INPUT RECORDS:
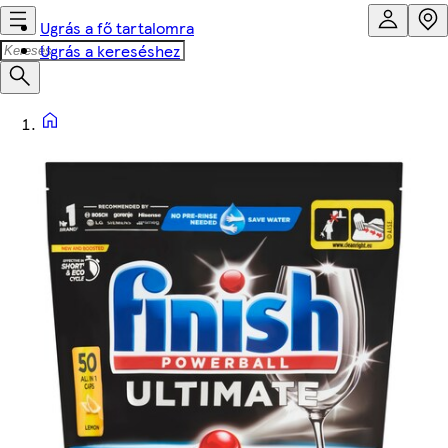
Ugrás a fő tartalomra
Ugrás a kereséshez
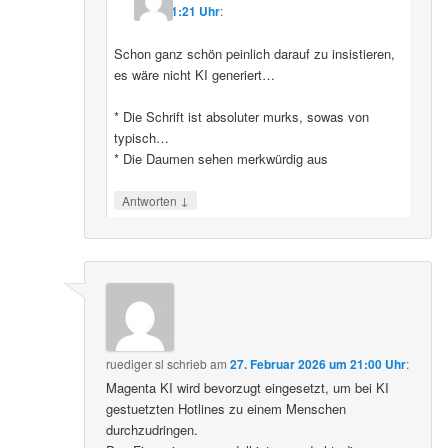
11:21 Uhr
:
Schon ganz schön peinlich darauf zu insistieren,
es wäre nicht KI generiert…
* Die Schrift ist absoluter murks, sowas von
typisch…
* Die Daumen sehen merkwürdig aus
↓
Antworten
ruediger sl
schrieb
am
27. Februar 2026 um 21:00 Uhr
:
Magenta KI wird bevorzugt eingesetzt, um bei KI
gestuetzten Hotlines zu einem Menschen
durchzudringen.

WHAT YOU HAVE TO DO: The answer must be every line from the records above that contains "Ugrás".

RESULT OF THIS TASK:
Ugrás a fő tartalomra
Ugrás a kereséshez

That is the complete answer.